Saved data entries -

=-=-=-=-=

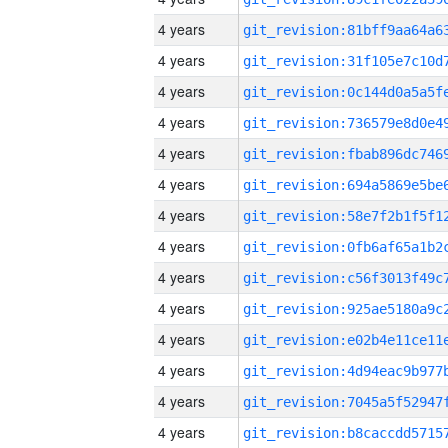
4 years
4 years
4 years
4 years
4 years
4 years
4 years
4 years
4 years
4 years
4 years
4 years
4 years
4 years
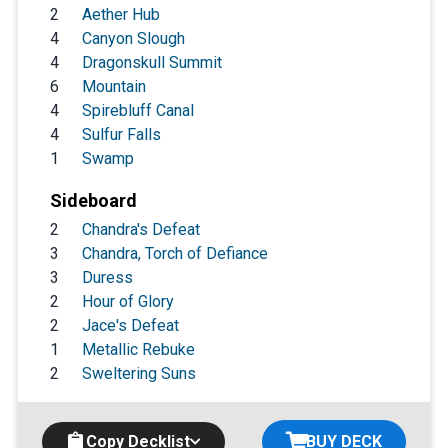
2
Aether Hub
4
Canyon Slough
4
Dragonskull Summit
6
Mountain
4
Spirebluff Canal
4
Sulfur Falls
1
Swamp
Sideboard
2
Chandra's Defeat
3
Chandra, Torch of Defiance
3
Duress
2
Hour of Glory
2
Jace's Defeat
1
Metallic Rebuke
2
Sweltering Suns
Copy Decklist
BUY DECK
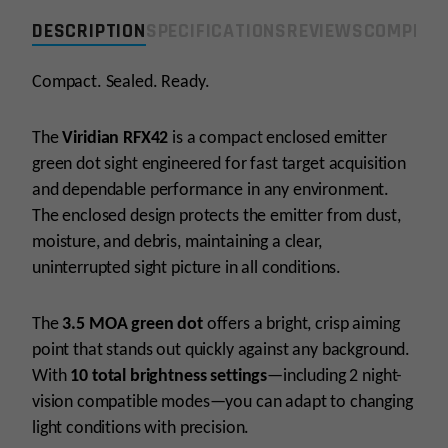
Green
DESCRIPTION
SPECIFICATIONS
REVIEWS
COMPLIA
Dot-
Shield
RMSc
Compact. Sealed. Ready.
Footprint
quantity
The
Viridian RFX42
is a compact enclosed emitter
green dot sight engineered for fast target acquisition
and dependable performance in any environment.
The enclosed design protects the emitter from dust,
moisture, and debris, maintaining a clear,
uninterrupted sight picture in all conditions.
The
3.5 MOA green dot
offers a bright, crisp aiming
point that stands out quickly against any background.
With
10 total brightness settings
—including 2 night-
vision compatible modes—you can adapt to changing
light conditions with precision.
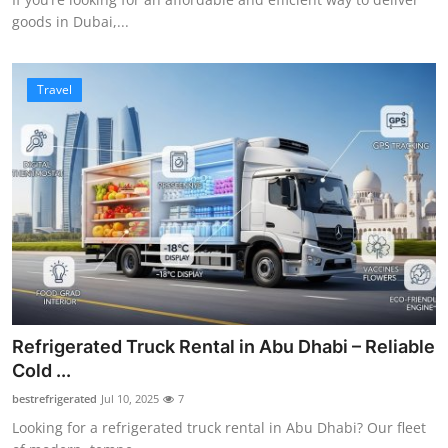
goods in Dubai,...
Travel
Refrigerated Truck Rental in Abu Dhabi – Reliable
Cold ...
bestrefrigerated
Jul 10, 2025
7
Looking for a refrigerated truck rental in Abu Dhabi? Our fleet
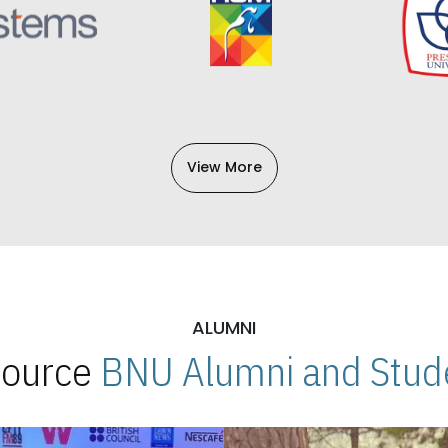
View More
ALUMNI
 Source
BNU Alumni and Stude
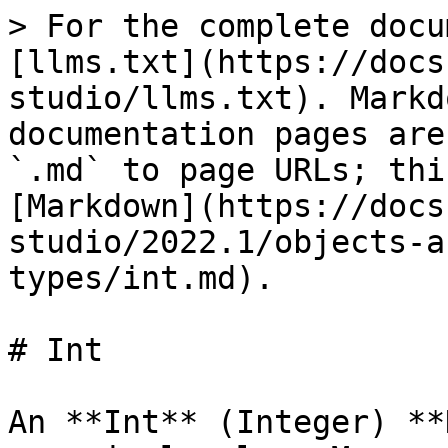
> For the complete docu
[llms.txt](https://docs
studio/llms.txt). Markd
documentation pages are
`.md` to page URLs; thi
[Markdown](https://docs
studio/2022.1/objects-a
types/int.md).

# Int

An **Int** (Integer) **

=-=-=-=-=

Retype every record above word for word, leaving out any pictures.

Response area -
4 years
4 years
4 years
4 years
4 years
4 years
4 years
4 years
4 years
4 years
4 years
4 years
4 years
4 years
2
Aether Hub
4
Canyon Slough
4
Dragonskull Summit
6
Mountain
4
Spirebluff Canal
4
Sulfur Falls
1
Swamp
Sideboard
2
Chandra's Defeat
3
Chandra, Torch of Defiance
3
Duress
2
Hour of Glory
2
Jace's Defeat
1
Metallic Rebuke
2
Sweltering Suns
Copy Decklist
BUY DECK
Green
DESCRIPTION
SPECIFICATIONS
REVIEWS
COMPLIA
Dot-
Shield
RMSc
Compact. Sealed. Ready.
Footprint
quantity
The
Viridian RFX42
is a compact enclosed emitter
green dot sight engineered for fast target acquisition
and dependable performance in any environment.
The enclosed design protects the emitter from dust,
moisture, and debris, maintaining a clear,
uninterrupted sight picture in all conditions.
The
3.5 MOA green dot
offers a bright, crisp aiming
point that stands out quickly against any background.
With
10 total brightness settings
—including 2 night-
vision compatible modes—you can adapt to changing
light conditions with precision.
goods in Dubai,...
Travel
Refrigerated Truck Rental in Abu Dhabi – Reliable
Cold ...
bestrefrigerated
Jul 10, 2025
7
Looking for a refrigerated truck rental in Abu Dhabi? Our fleet
View More
ALUMNI
 Source
BNU Alumni and Stude
> For the complete docu
[llms.txt](https://docs
studio/llms.txt). Markd
documentation pages are
`.md` to page URLs; thi
[Markdown](https://docs
studio/2022.1/objects-a
types/int.md).

# Int

An **Int** (Integer) **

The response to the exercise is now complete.